I CAN’T agree more with Ray Ja’s posting in TesfaNews on 15 March. One can’t help wondering what the BBC’s hidden agenda this time is. Not only did the BBC fail to provide its audience with a contextualized, objective view of the country or situation, but seemed to be totally confused about what the journalist was out to investigate and report upon. Could the BBC not find a more professional journalist to cover a story in country where it had been refused entry for about a decade now? 



During that decade, the BBC has been battling with severe financial problems resulting to several job cuts over the years. On 7 December 2004, Mail Online reported “The BBC has today confirmed that 2,900 jobs are to be axed over the next three years under moves to make savings of £320million'”.

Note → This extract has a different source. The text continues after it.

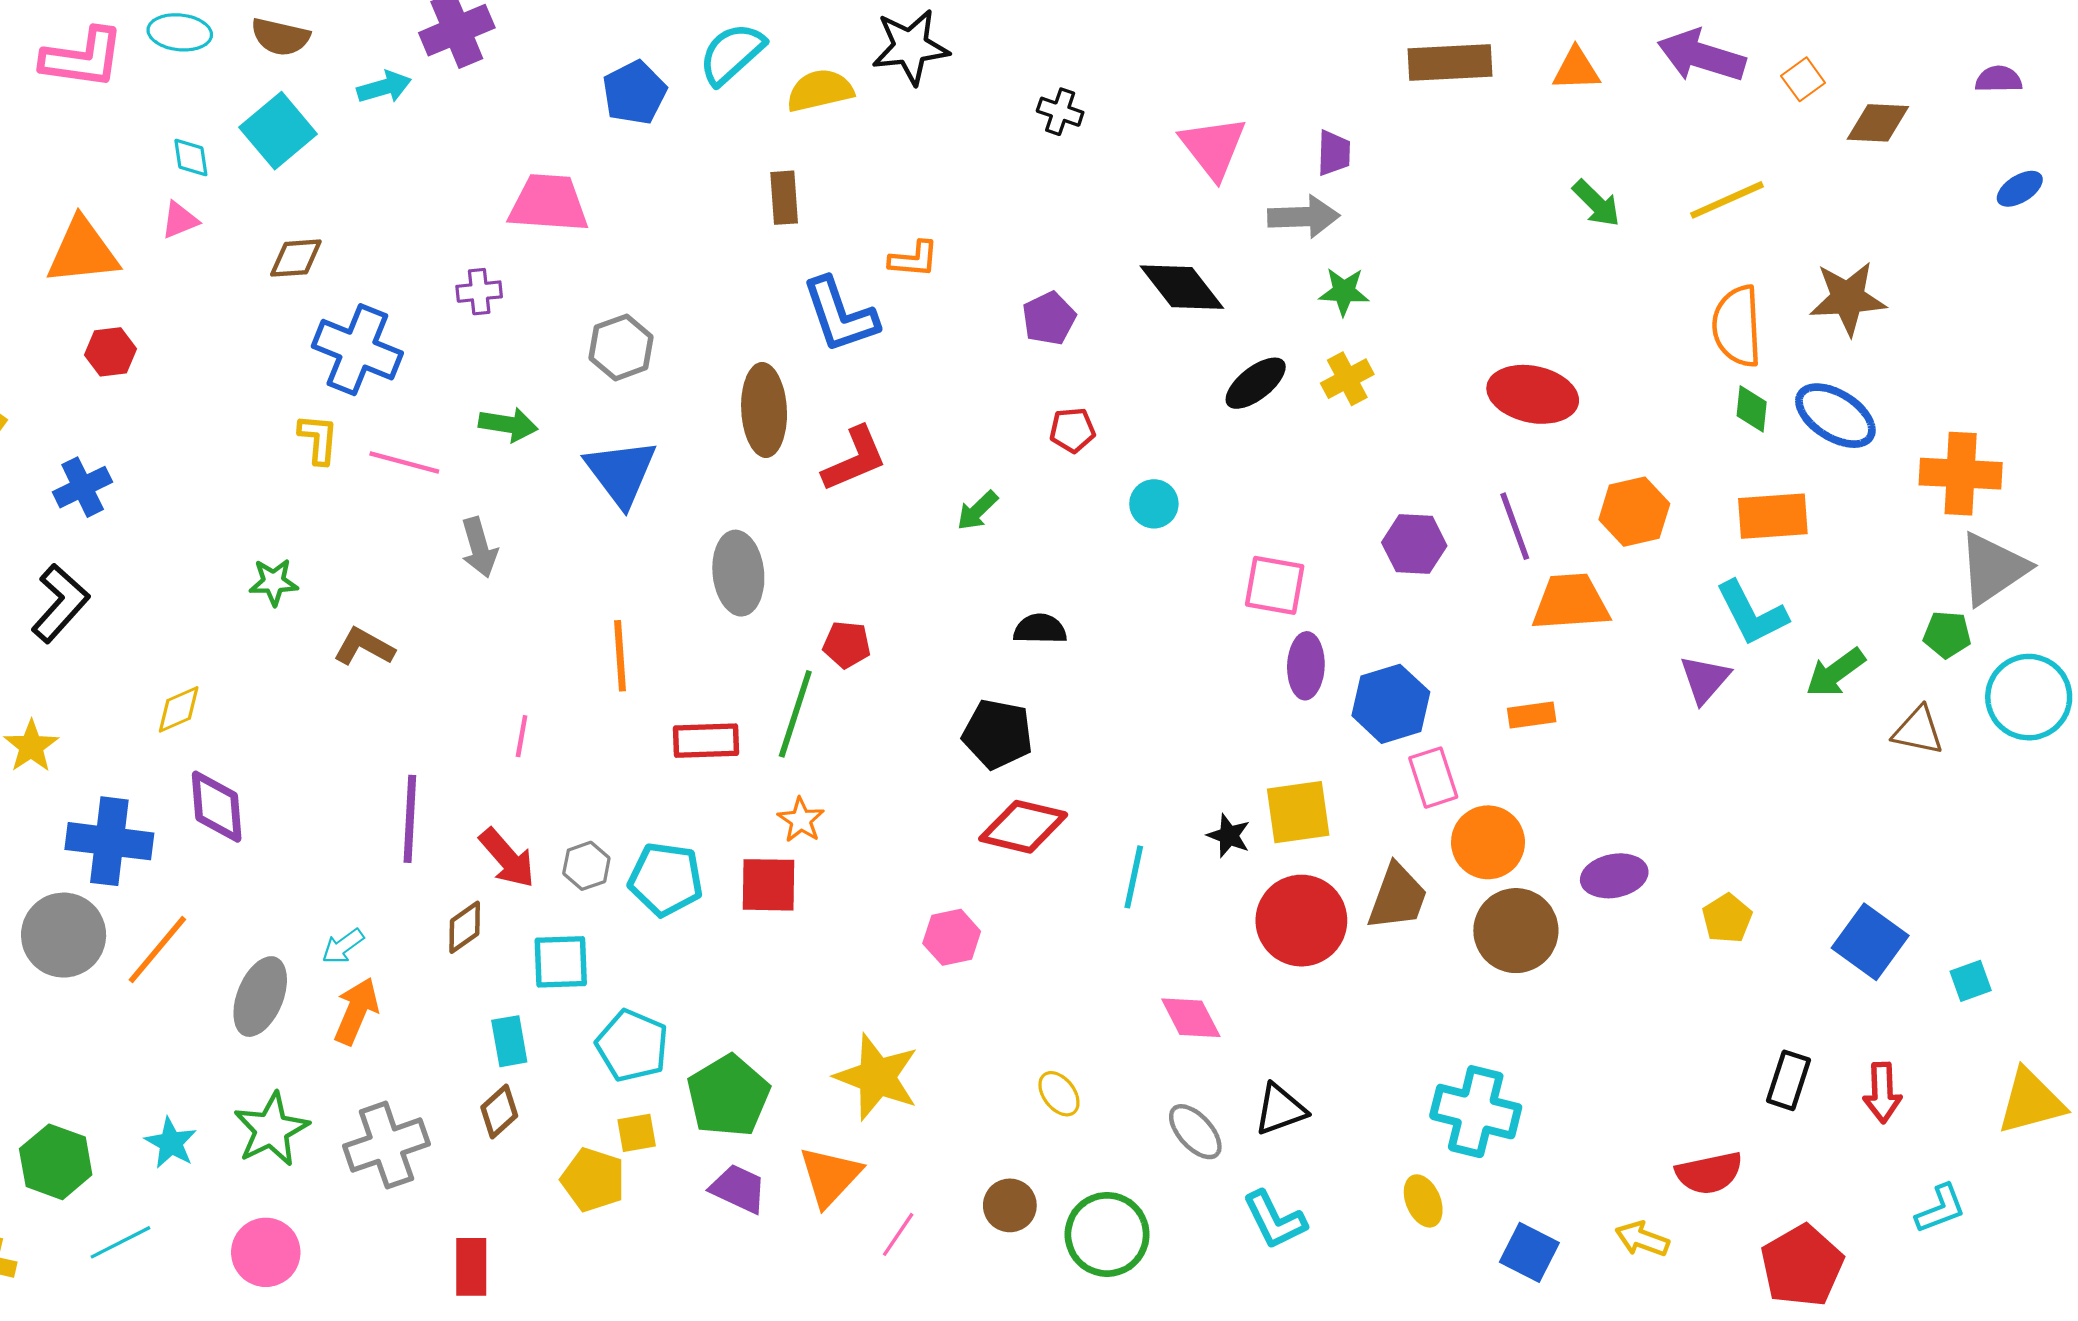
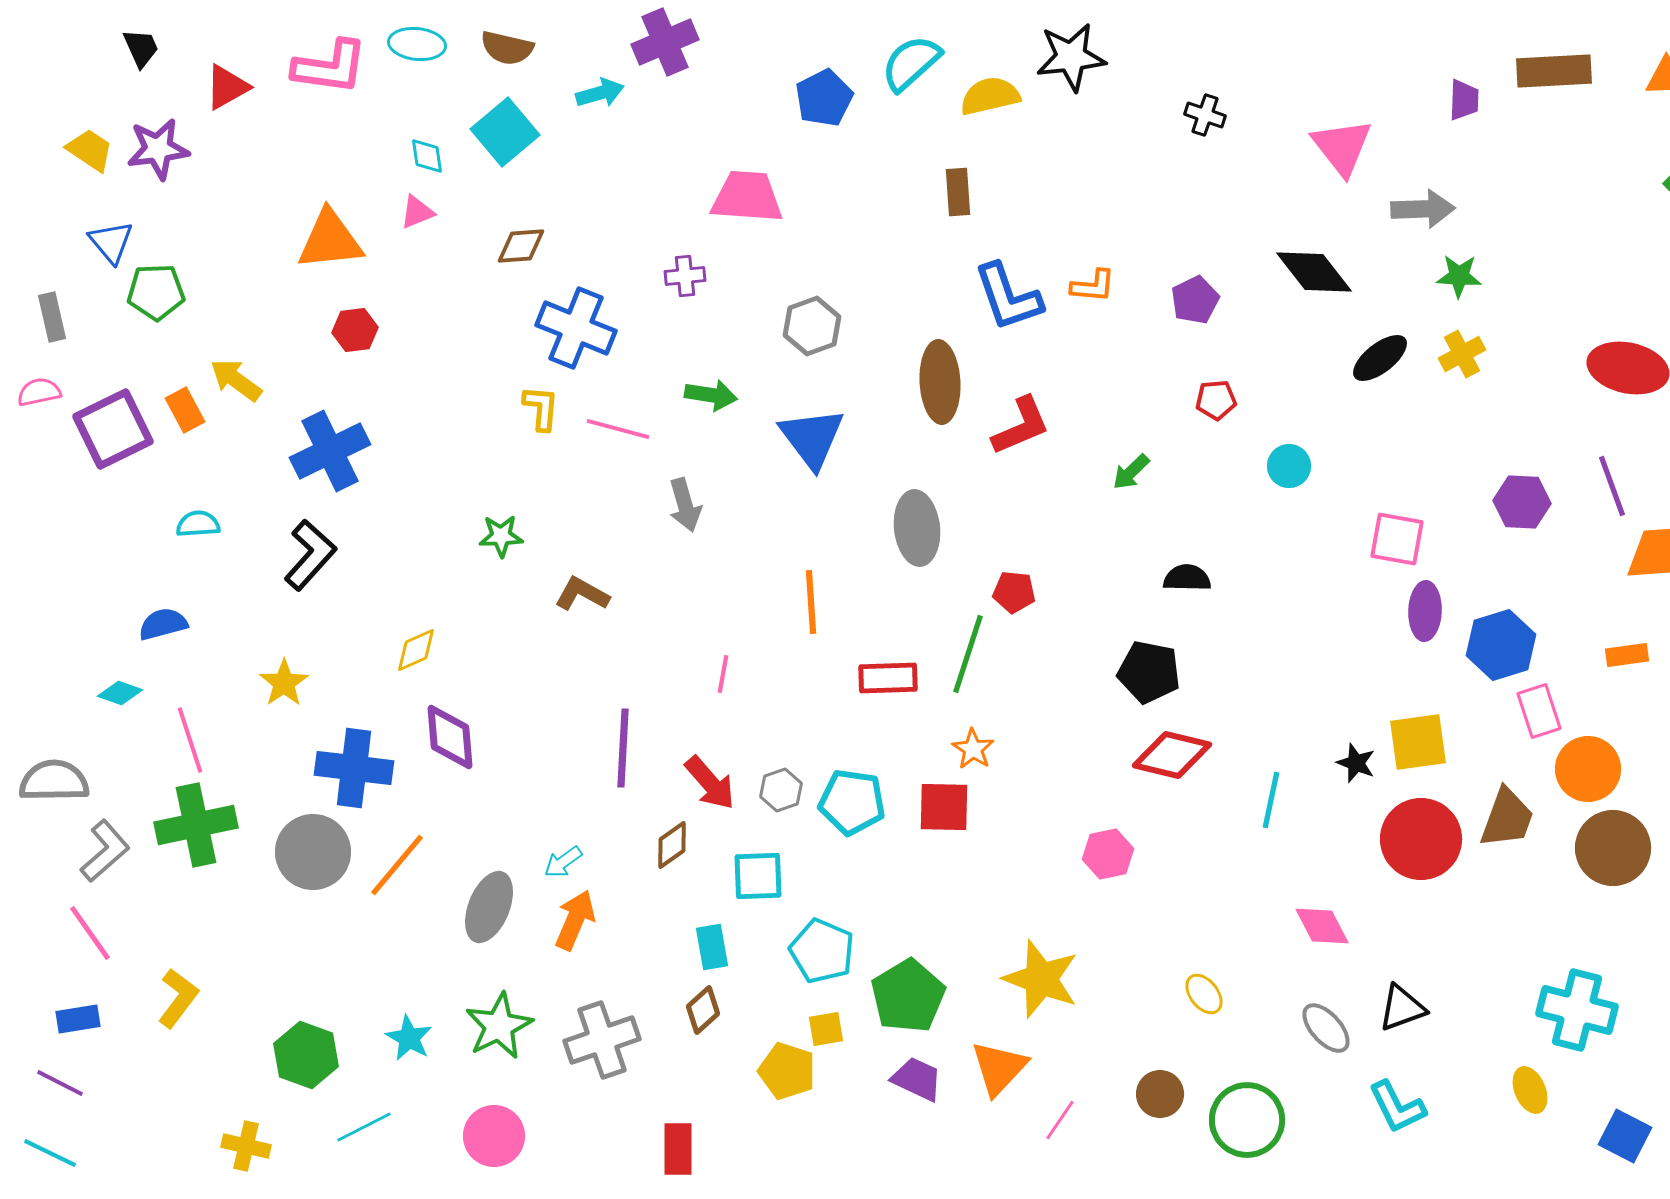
purple trapezoid: (1334, 153) -> (1464, 100), moved
orange L-shape: (914, 259) -> (1093, 286), moved
blue cross: (83, 487) -> (330, 451), size x1.5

Several such announcements have been made since then by that corporation. One of the latest was on 17 July 2014, when the BBC’s director of news James Harding announced that the news department was to axe 415 jobs as cost-cutting measures continue. The move was part of £800m efficiency savings required after the license fee was frozen in 2010. These latest cuts are expected to save £48m by 2017.

With that in mind, it seems rather to me that the BBC are being “penny wise and pound foolish” when they send a team on a fact-finding mission halfway across the world to investigate Eritrea’s laudable achievements in the health sector, among other well documented impeccable achievements in other areas, and they end up filing in a report such as Yalda Hakim of the BBC did. Her article is riddled with a lot of preconceptions and other unfounded cliches that other reporters have bored us with over time.

After the BBC’s merciless cuts during the last decade, is this what they are really doing with the British taxpayers’ money while pretending to be watching costs closely?

Journalism is a very noble profession and journalists have a moral and ethical responsibility to inform and educate their audiences. Eritrea’s achievements in the health sector are really worthy of emulation and benchmarking by her African neighbours in particular, and the rest of the developing world in general. Maybe, it is because if you keep telling the world day-in-day-out that Eritrea is a land of bondage where people live in misery and constant intimidation and human rights abuses, you can’t just turn around and say that they have made most significant progress in the global fight against HIV/AIDS, malaria and infant mortality.

I agree that it is a very bitter pill to swallow, especially considering that the nation of Eritrea has been, to coin an English phrase “been sent to Coventry” by the International Community, and subjected to all sorts of imaginable and unimaginable sanctions and boycotts.

I wonder what Yalda Hakim’s editor had to say about the reporting of her findings; not much I presume, seeing that he/she let it get published.